Enzymes act as biocatalysts with remarkable selectivity, fixing the three-dimensional arrangement of products. Cornforth inserted isotopes such as deuterium and 14C at defined positions in substrates and compared the stereochemistry of reactants and products. He revealed, for instance, that during cholesterol biosynthesis carbon fragments are incorporated without bond rotation, entering the growing chain as a rigid “face.” These findings guided not only mechanistic enzymology but also the design of asymmetric synthesis. Consequently, chemists could reduce harmful isomer mixtures in drugs, creating large social benefits in the pharmaceutical industry.

Cornforth used NMR and mass spectrometry to analyze site-selectively labeled substrates and to map multi-step stereochemical pathways, such as epoxysqualene ring opening and arachidonic acid oxidation. His “face-to-face” migration model was tested in the biosynthesis of purines, steroids and many other frameworks, and it remains textbook knowledge today. He further provided an electronic-stereochemical rationale for how active-site residues read substrate chirality. The work influenced the design of transition-state analogue inhibitors, the development of enantioselective asymmetric hydrogenation catalysts, and even modern computational enzyme design.

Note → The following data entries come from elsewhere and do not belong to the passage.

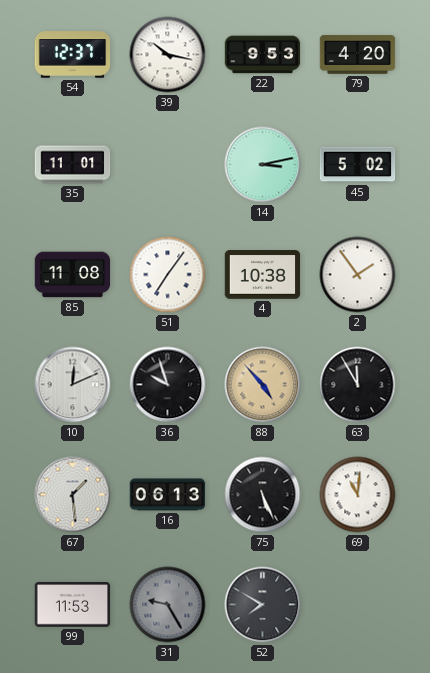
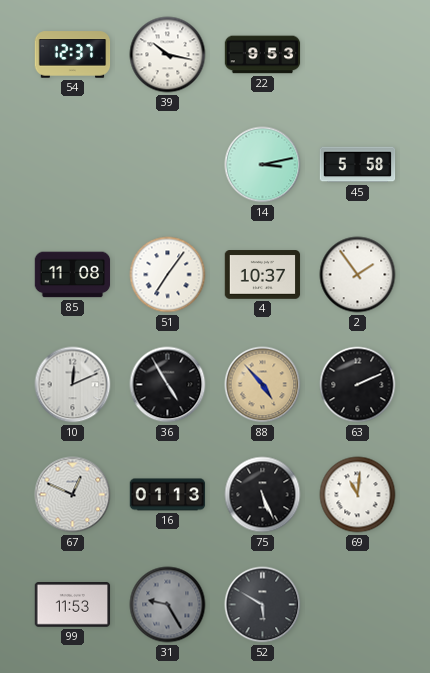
79: 4:20 -> none
35: 11:01 -> none
45: 5:02 -> 5:58
4: 10:38 -> 10:37
36: 9:57 -> 4:55
63: 11:55 -> 2:11
67: 1:29 -> 12:49
16: 06:13 -> 01:13
52: 7:50 -> 5:50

Using 3HF-pyridine generated, site-specific deuterated substrates, Cornforth dissected the (R)-mevalonate → isoprene unit → squalene → lanosterol → cholesterol cascade. Deuterium coupling-constant analysis distinguished anti versus syn hydride transfers and quantified NADPH-dependent redox stereoselectivity. He evaluated stereochemical constraints in enzyme-substrate complexes via a Markov model, showing that transition-state conformational entropy governs enantioselection. These insights laid theoretical foundations for algorithmic chiral-pool exploitation and biocatalytic dynamic kinetic resolution.